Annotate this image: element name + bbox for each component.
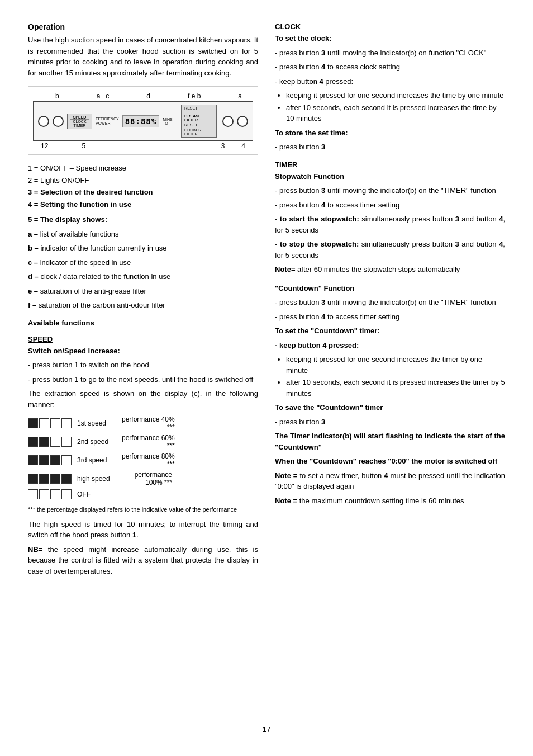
sq-1-1 — [28, 418, 38, 428]
sq-3-2 — [39, 455, 49, 465]
speed-row-1: 1st speed performance 40%*** — [28, 415, 258, 431]
countdown-heading: "Countdown" Function — [275, 283, 505, 294]
speed-extraction-note: The extraction speed is shown on the dis… — [28, 388, 258, 410]
countdown-section: "Countdown" Function - press button 3 un… — [275, 283, 505, 507]
cd-bold-note-2: When the "Countdown" reaches "0:00" the … — [275, 456, 505, 467]
operation-title: Operation — [28, 22, 258, 31]
cd-set-heading: To set the "Countdown" timer: — [275, 325, 505, 337]
speed-sub-heading: Switch on/Speed increase: — [28, 346, 258, 357]
speed-section: SPEED Switch on/Speed increase: - press … — [28, 335, 258, 577]
button-3[interactable] — [222, 116, 234, 127]
panel-power: POWER — [96, 121, 119, 125]
clock-bullets: keeping it pressed for one second increa… — [286, 90, 505, 124]
display-f: f – saturation of the carbon anti-odour … — [28, 300, 258, 311]
cd-note-1: Note = to set a new timer, button 4 must… — [275, 470, 505, 492]
speed-inst-2: - press button 1 to go to the next speed… — [28, 374, 258, 385]
sq-h-2 — [39, 474, 49, 484]
clock-store-inst: - press button 3 — [275, 141, 505, 153]
panel-timer: TIMER — [70, 124, 89, 127]
display-d: d – clock / data related to the function… — [28, 271, 258, 282]
speed-row-2: 2nd speed performance 60%*** — [28, 434, 258, 450]
speed-label-3: 3rd speed — [77, 456, 116, 464]
speed-row-3: 3rd speed performance 80%*** — [28, 452, 258, 468]
stopwatch-section: Stopwatch Function - press button 3 unti… — [275, 171, 505, 275]
speed-row-off: OFF — [28, 489, 258, 499]
clock-store-heading: To store the set time: — [275, 127, 505, 139]
sq-o-2 — [39, 489, 49, 499]
cd-bullets: keeping it pressed for one second increa… — [286, 354, 505, 399]
squares-3 — [28, 455, 72, 465]
cd-save-heading: To save the "Countdown" timer — [275, 402, 505, 413]
panel-speed: SPEED — [70, 115, 89, 120]
squares-high — [28, 474, 72, 484]
label-feb: f e b — [188, 92, 201, 100]
sq-2-1 — [28, 437, 38, 447]
button-2[interactable] — [53, 116, 64, 127]
available-functions-section: Available functions — [28, 319, 258, 327]
page-number: 17 — [28, 725, 505, 734]
label-d: d — [146, 92, 150, 100]
sq-3-4 — [61, 455, 72, 465]
operation-section: Operation Use the high suction speed in … — [28, 22, 258, 78]
sq-2-2 — [39, 437, 49, 447]
cooker-filter-label: COOKER FILTER — [184, 128, 213, 136]
cd-bullet-2: after 10 seconds, each second it is pres… — [286, 377, 505, 399]
sw-inst-2: - press button 4 to access timer setting — [275, 200, 505, 211]
clock-inst-3: - keep button 4 pressed: — [275, 76, 505, 87]
sq-o-3 — [50, 489, 60, 499]
sq-2-4 — [61, 437, 72, 447]
timer-section: TIMER Stopwatch Function - press button … — [275, 160, 505, 507]
cd-inst-2: - press button 4 to access timer setting — [275, 311, 505, 323]
speed-label-high: high speed — [77, 475, 116, 483]
clock-sub-heading: To set the clock: — [275, 33, 505, 44]
cd-bold-note-1: The Timer indicator(b) will start flashi… — [275, 431, 505, 452]
display-b: b – indicator of the function currently … — [28, 243, 258, 254]
sq-o-1 — [28, 489, 38, 499]
sq-3-1 — [28, 455, 38, 465]
timer-heading: TIMER — [275, 160, 505, 169]
right-column: CLOCK To set the clock: - press button 3… — [275, 22, 505, 714]
reset2-label: RESET — [184, 123, 213, 127]
sq-3-3 — [50, 455, 60, 465]
button-1[interactable] — [38, 116, 49, 127]
sq-1-2 — [39, 418, 49, 428]
speed-label-2: 2nd speed — [77, 438, 116, 446]
label-b1: b — [55, 92, 59, 100]
speed-inst-1: - press button 1 to switch on the hood — [28, 360, 258, 371]
sw-note: Note= after 60 minutes the stopwatch sto… — [275, 264, 505, 275]
display-shows-title: 5 = The display shows: — [28, 214, 258, 225]
label-ac: a c — [97, 92, 110, 100]
clock-inst-1: - press button 3 until moving the indica… — [275, 48, 505, 59]
perf-3: performance 80%*** — [122, 452, 175, 468]
label-a2: a — [238, 92, 242, 100]
squares-1 — [28, 418, 72, 428]
cd-save-inst: - press button 3 — [275, 417, 505, 428]
reset-label: RESET — [184, 106, 197, 110]
nb-note: NB= the speed might increase automatical… — [28, 544, 258, 577]
button-4[interactable] — [237, 116, 248, 127]
perf-high: performance100% *** — [122, 471, 172, 486]
cd-inst-1: - press button 3 until moving the indica… — [275, 297, 505, 308]
sq-1-3 — [50, 418, 60, 428]
cd-keep: - keep button 4 pressed: — [275, 340, 505, 351]
display-a: a – list of available functions — [28, 229, 258, 240]
panel-clock: CLOCK — [70, 120, 89, 124]
left-column: Operation Use the high suction speed in … — [28, 22, 258, 714]
display-c: c – indicator of the speed in use — [28, 257, 258, 268]
num-5: 5 — [82, 142, 85, 150]
numbered-list: 1 = ON/OFF – Speed increase 2 = Lights O… — [28, 163, 258, 210]
clock-bullet-1: keeping it pressed for one second increa… — [286, 90, 505, 101]
display-e: e – saturation of the anti-grease filter — [28, 286, 258, 297]
perf-2: performance 60%*** — [122, 434, 175, 450]
display-shows-section: 5 = The display shows: a – list of avail… — [28, 214, 258, 311]
operation-body: Use the high suction speed in cases of c… — [28, 35, 258, 78]
speed-table: 1st speed performance 40%*** 2nd speed p… — [28, 415, 258, 499]
display: 88:88% — [122, 115, 160, 127]
sw-inst-1: - press button 3 until moving the indica… — [275, 185, 505, 196]
page: Operation Use the high suction speed in … — [0, 0, 533, 756]
mins-to: MINS TO — [163, 117, 178, 125]
speed-heading: SPEED — [28, 335, 258, 343]
sq-h-4 — [61, 474, 72, 484]
item-4: 4 = Setting the function in use — [28, 199, 258, 210]
item-1: 1 = ON/OFF – Speed increase — [28, 163, 258, 174]
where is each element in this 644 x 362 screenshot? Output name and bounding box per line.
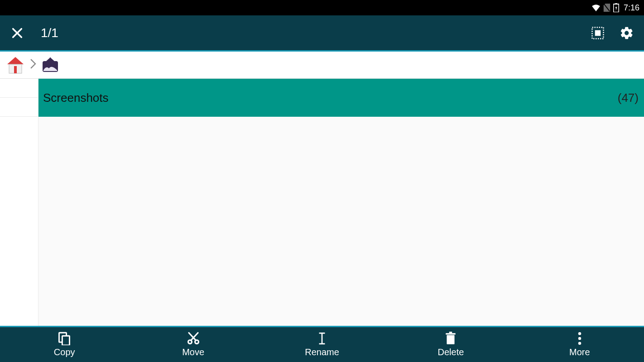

----

_Exercise instructions:_ Output the lines above verbatim, images excluded.

_Result for this task:_
Annotate this image: element name + bbox for each component.
sq-1-1 — [28, 418, 38, 428]
sq-3-2 — [39, 455, 49, 465]
speed-row-1: 1st speed performance 40%*** — [28, 415, 258, 431]
countdown-heading: "Countdown" Function — [275, 283, 505, 294]
speed-extraction-note: The extraction speed is shown on the dis… — [28, 388, 258, 410]
countdown-section: "Countdown" Function - press button 3 un… — [275, 283, 505, 507]
cd-bold-note-2: When the "Countdown" reaches "0:00" the … — [275, 456, 505, 467]
operation-title: Operation — [28, 22, 258, 31]
cd-set-heading: To set the "Countdown" timer: — [275, 325, 505, 337]
speed-sub-heading: Switch on/Speed increase: — [28, 346, 258, 357]
speed-section: SPEED Switch on/Speed increase: - press … — [28, 335, 258, 577]
button-3[interactable] — [222, 116, 234, 127]
panel-power: POWER — [96, 121, 119, 125]
clock-bullets: keeping it pressed for one second increa… — [286, 90, 505, 124]
display-f: f – saturation of the carbon anti-odour … — [28, 300, 258, 311]
cd-note-1: Note = to set a new timer, button 4 must… — [275, 470, 505, 492]
speed-inst-2: - press button 1 to go to the next speed… — [28, 374, 258, 385]
sq-h-2 — [39, 474, 49, 484]
clock-store-inst: - press button 3 — [275, 141, 505, 153]
panel-timer: TIMER — [70, 124, 89, 127]
display-d: d – clock / data related to the function… — [28, 271, 258, 282]
speed-row-2: 2nd speed performance 60%*** — [28, 434, 258, 450]
speed-label-3: 3rd speed — [77, 456, 116, 464]
speed-row-3: 3rd speed performance 80%*** — [28, 452, 258, 468]
stopwatch-section: Stopwatch Function - press button 3 unti… — [275, 171, 505, 275]
speed-row-off: OFF — [28, 489, 258, 499]
clock-store-heading: To store the set time: — [275, 127, 505, 139]
sq-o-2 — [39, 489, 49, 499]
cd-bullets: keeping it pressed for one second increa… — [286, 354, 505, 399]
squares-3 — [28, 455, 72, 465]
cd-save-heading: To save the "Countdown" timer — [275, 402, 505, 413]
panel-speed: SPEED — [70, 115, 89, 120]
squares-high — [28, 474, 72, 484]
label-feb: f e b — [188, 92, 201, 100]
sq-2-1 — [28, 437, 38, 447]
button-2[interactable] — [53, 116, 64, 127]
available-functions-section: Available functions — [28, 319, 258, 327]
page-number: 17 — [28, 725, 505, 734]
label-d: d — [146, 92, 150, 100]
sq-3-4 — [61, 455, 72, 465]
operation-section: Operation Use the high suction speed in … — [28, 22, 258, 78]
sq-2-2 — [39, 437, 49, 447]
cooker-filter-label: COOKER FILTER — [184, 128, 213, 136]
cd-bullet-2: after 10 seconds, each second it is pres… — [286, 377, 505, 399]
sw-inst-2: - press button 4 to access timer setting — [275, 200, 505, 211]
clock-inst-3: - keep button 4 pressed: — [275, 76, 505, 87]
sq-o-3 — [50, 489, 60, 499]
sq-2-4 — [61, 437, 72, 447]
timer-section: TIMER Stopwatch Function - press button … — [275, 160, 505, 507]
cd-inst-2: - press button 4 to access timer setting — [275, 311, 505, 323]
speed-label-high: high speed — [77, 475, 116, 483]
clock-sub-heading: To set the clock: — [275, 33, 505, 44]
cd-bold-note-1: The Timer indicator(b) will start flashi… — [275, 431, 505, 452]
display-b: b – indicator of the function currently … — [28, 243, 258, 254]
sq-o-1 — [28, 489, 38, 499]
sq-3-1 — [28, 455, 38, 465]
timer-heading: TIMER — [275, 160, 505, 169]
right-column: CLOCK To set the clock: - press button 3… — [275, 22, 505, 714]
reset2-label: RESET — [184, 123, 213, 127]
sq-3-3 — [50, 455, 60, 465]
button-1[interactable] — [38, 116, 49, 127]
sq-1-2 — [39, 418, 49, 428]
speed-label-2: 2nd speed — [77, 438, 116, 446]
label-b1: b — [55, 92, 59, 100]
speed-inst-1: - press button 1 to switch on the hood — [28, 360, 258, 371]
sw-note: Note= after 60 minutes the stopwatch sto… — [275, 264, 505, 275]
display-shows-title: 5 = The display shows: — [28, 214, 258, 225]
label-ac: a c — [97, 92, 110, 100]
clock-inst-1: - press button 3 until moving the indica… — [275, 48, 505, 59]
perf-3: performance 80%*** — [122, 452, 175, 468]
label-a2: a — [238, 92, 242, 100]
squares-1 — [28, 418, 72, 428]
cd-save-inst: - press button 3 — [275, 417, 505, 428]
reset-label: RESET — [184, 106, 197, 110]
nb-note: NB= the speed might increase automatical… — [28, 544, 258, 577]
button-4[interactable] — [237, 116, 248, 127]
perf-high: performance100% *** — [122, 471, 172, 486]
cd-inst-1: - press button 3 until moving the indica… — [275, 297, 505, 308]
sq-1-3 — [50, 418, 60, 428]
cd-keep: - keep button 4 pressed: — [275, 340, 505, 351]
display-a: a – list of available functions — [28, 229, 258, 240]
panel-clock: CLOCK — [70, 120, 89, 124]
left-column: Operation Use the high suction speed in … — [28, 22, 258, 714]
display-c: c – indicator of the speed in use — [28, 257, 258, 268]
num-5: 5 — [82, 142, 85, 150]
numbered-list: 1 = ON/OFF – Speed increase 2 = Lights O… — [28, 163, 258, 210]
clock-bullet-1: keeping it pressed for one second increa… — [286, 90, 505, 101]
display-e: e – saturation of the anti-grease filter — [28, 286, 258, 297]
perf-2: performance 60%*** — [122, 434, 175, 450]
display-shows-section: 5 = The display shows: a – list of avail… — [28, 214, 258, 311]
operation-body: Use the high suction speed in cases of c… — [28, 35, 258, 78]
speed-table: 1st speed performance 40%*** 2nd speed p… — [28, 415, 258, 499]
display: 88:88% — [122, 115, 160, 127]
sw-inst-1: - press button 3 until moving the indica… — [275, 185, 505, 196]
page: Operation Use the high suction speed in … — [0, 0, 533, 756]
mins-to: MINS TO — [163, 117, 178, 125]
speed-heading: SPEED — [28, 335, 258, 343]
sq-h-4 — [61, 474, 72, 484]
item-4: 4 = Setting the function in use — [28, 199, 258, 210]
item-1: 1 = ON/OFF – Speed increase — [28, 163, 258, 174]
where is each element in this 644 x 362 screenshot? Output name and bounding box per line.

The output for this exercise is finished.